(Task prompt):
Output only the lines below from the one containing "mentions legales — (513, 1030)" to the one containing "Projecten (693, 55)", exactly as written, both ends kept.

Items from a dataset
########
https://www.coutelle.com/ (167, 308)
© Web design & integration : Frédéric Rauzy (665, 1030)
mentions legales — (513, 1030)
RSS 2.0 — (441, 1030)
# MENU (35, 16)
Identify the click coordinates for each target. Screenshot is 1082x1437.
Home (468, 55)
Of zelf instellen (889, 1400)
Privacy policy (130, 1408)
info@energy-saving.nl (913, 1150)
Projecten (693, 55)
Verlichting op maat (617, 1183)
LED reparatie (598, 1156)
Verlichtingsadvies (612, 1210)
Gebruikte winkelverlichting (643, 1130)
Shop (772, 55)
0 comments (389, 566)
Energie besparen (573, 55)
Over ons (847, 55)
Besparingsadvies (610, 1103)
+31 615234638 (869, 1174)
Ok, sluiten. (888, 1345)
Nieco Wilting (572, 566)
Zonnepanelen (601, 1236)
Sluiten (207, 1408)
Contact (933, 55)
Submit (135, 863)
########
(Response to the exercise):
mentions legales — (513, 1030)
RSS 2.0 — (441, 1030)
# MENU (35, 16)
Identify the click coordinates for each target. Screenshot is 1082x1437.
Home (468, 55)
Of zelf instellen (889, 1400)
Privacy policy (130, 1408)
info@energy-saving.nl (913, 1150)
Projecten (693, 55)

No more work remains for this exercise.